Maximum disk usage exceeded

ritterm
ritterm
Joined: 18 Jun 08
Posts: 23
Credit: 46,657,826
RAC: 0
Topic 198067

Any idea why I might be getting "Maximum disk usage exceeded" errors on this host? I've been getting the same errors on MilkyWay@Home but haven't gotten any feedback. I switched to Einstein as a test to see if I had the same problem and it looks like maybe I do.

I've upgraded to the latest driver from AMD and am now concerned I have a hardware problem.

Thanks for any feedback.

MarkR

archae86
archae86
Joined: 6 Dec 05
Posts: 2,890
Credit: 3,548,416,095
RAC: 3,134,332

Maximum disk usage exceeded

Well, the first question would be: what have you got the disk usage limits set to? And the second, how does that compare to actual disk space in use for BOINC?

First:
look at that computer's details on your account page at Einstein, and determine which location (aka venue) it is assigned to default, home, work, or school.

Second:
starting from your account page, go to computing preferences, and look at the disk entries for the location your computer is assigned to.

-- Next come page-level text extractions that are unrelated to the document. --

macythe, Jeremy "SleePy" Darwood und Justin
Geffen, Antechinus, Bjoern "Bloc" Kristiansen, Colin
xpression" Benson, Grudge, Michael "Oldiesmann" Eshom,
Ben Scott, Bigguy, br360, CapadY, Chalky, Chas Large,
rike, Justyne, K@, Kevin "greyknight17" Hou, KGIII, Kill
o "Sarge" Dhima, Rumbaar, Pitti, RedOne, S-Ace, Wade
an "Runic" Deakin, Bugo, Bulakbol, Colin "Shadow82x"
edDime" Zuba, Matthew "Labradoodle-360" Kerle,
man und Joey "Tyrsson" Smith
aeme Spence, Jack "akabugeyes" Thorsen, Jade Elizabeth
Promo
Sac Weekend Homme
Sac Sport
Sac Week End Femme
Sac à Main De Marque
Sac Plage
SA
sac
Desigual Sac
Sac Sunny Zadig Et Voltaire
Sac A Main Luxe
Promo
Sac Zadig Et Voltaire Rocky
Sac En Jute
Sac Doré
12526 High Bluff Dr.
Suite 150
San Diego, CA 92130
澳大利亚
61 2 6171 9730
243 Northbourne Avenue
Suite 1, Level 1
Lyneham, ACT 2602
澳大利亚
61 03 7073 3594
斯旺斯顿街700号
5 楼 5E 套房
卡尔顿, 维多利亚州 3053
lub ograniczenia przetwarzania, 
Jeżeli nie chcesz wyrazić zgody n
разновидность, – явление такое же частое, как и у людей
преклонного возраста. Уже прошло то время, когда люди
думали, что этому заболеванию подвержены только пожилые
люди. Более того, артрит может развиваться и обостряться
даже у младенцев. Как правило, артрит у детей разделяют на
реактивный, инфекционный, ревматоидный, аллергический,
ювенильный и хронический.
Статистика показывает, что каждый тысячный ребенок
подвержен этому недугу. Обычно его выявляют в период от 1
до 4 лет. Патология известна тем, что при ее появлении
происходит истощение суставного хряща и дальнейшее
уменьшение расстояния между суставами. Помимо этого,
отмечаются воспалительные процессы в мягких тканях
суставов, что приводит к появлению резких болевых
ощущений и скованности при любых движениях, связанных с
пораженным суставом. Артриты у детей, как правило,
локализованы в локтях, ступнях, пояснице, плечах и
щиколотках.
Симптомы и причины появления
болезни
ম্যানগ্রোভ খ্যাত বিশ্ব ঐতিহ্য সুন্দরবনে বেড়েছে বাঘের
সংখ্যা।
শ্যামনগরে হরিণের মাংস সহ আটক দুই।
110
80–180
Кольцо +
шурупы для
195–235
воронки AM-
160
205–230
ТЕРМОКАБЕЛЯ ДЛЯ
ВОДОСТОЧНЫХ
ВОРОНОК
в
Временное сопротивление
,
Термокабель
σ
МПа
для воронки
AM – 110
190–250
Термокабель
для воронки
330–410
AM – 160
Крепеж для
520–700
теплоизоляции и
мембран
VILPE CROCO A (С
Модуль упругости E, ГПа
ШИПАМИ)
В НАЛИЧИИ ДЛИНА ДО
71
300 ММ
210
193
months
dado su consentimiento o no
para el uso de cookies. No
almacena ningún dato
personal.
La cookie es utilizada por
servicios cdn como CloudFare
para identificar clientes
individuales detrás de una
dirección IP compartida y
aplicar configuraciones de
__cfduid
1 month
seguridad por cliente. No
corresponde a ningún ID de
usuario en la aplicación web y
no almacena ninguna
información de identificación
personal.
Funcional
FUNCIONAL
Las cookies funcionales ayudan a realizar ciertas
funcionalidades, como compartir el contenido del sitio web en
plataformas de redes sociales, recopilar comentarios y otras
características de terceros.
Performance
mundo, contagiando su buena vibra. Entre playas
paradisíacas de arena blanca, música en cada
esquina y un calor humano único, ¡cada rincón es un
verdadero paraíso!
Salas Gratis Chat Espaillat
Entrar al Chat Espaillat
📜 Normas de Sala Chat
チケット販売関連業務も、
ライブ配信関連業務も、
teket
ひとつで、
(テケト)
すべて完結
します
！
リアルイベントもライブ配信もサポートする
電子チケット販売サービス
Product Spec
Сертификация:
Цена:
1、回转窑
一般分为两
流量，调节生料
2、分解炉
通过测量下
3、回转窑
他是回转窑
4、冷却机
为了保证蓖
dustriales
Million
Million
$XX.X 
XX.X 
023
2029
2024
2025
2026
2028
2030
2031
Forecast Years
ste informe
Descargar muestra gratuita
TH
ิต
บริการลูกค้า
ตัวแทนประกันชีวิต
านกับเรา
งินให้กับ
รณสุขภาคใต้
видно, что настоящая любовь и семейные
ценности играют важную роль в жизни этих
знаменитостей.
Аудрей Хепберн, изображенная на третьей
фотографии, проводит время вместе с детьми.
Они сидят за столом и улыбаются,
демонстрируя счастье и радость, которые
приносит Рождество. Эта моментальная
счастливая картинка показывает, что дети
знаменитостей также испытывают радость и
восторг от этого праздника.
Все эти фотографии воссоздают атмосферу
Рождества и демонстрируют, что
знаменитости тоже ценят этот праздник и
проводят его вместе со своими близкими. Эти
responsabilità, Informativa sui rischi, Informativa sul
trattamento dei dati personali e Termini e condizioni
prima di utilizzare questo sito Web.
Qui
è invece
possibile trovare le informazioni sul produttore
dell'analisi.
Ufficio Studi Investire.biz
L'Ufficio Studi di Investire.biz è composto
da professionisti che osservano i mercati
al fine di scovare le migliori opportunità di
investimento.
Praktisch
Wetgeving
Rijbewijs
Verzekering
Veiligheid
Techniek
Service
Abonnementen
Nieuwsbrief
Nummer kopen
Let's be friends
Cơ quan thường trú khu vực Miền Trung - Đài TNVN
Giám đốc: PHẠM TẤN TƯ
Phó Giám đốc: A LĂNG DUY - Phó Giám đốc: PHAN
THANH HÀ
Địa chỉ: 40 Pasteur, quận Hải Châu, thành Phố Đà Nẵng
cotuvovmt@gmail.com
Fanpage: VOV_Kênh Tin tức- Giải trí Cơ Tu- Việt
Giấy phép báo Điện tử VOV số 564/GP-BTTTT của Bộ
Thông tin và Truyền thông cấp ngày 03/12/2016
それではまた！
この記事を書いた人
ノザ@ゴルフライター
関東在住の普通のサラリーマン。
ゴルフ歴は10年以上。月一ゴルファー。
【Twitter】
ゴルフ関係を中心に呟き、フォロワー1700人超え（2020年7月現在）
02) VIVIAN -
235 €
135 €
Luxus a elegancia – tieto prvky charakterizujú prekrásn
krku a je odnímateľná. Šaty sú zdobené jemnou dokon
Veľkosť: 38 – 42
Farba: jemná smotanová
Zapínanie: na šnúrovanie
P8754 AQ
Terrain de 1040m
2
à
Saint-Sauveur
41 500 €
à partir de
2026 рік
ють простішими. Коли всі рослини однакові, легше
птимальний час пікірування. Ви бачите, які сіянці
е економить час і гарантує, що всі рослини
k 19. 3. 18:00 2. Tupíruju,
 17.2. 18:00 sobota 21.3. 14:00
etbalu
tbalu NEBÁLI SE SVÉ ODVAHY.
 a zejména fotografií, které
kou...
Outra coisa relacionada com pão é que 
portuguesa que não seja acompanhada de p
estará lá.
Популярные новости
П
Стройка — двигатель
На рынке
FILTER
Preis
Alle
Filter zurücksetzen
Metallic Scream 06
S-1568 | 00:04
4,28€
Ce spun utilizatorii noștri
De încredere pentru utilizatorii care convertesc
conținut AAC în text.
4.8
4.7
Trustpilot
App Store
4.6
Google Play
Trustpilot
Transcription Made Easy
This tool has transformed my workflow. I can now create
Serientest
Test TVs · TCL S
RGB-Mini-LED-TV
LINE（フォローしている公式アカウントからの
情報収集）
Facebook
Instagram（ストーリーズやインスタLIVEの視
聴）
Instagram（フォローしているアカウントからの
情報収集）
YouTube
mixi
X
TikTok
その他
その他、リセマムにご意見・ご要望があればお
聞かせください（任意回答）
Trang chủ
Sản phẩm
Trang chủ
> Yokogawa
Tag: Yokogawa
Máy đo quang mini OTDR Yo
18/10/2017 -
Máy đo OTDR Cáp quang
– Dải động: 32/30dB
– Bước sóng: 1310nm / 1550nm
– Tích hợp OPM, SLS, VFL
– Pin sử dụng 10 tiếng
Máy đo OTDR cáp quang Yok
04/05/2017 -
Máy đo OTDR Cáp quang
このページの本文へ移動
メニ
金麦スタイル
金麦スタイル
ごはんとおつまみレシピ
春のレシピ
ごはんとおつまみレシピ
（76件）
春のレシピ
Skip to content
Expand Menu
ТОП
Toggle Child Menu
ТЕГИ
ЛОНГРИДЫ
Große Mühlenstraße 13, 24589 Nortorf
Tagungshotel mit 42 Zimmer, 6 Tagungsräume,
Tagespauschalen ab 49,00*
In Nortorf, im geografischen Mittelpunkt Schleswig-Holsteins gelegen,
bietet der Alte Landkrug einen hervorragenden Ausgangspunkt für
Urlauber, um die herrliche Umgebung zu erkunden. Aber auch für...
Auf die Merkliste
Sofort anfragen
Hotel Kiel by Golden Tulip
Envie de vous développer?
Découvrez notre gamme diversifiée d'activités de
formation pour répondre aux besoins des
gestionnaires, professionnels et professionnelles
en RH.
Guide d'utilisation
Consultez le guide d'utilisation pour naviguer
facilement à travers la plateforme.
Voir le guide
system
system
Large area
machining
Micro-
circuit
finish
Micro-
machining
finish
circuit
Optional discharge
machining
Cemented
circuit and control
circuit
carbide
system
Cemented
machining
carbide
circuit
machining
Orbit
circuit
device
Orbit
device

There are three distinct entries, you could be violating any of them. Two are "use at most" restrictions, one expressed in Gigabytes and another in percentage. The third is a "leave free at least" expressed in Gigabytes.

Lastly:
While the above limits set from your account web page apply unless you have set a local preference on the specific host, if they appear not to be violated check for a local preference.

Go go Boincmgr|Tools|Computing Preferences|disk and memory usage
If you have set any limits here, they take precedence over the ones set using the web site.

Let us know what you find out.

ritterm
ritterm
Joined: 18 Jun 08
Posts: 23
Credit: 46,657,826
RAC: 0

Thanks, archae86. I think

Thanks, archae86. I think everything you asked about and recommended I check follows:

I have local preferences set that are pretty wide-open compared to what I need (I think!). The host has an 1TB HDD with only about 250GB used. Local disk limits are set to:

Use at most -- 150GB (most restrictive)
Leave at least -- 0.1 GB (least restrictive)
Use at most -- 50% of total (less restrictive)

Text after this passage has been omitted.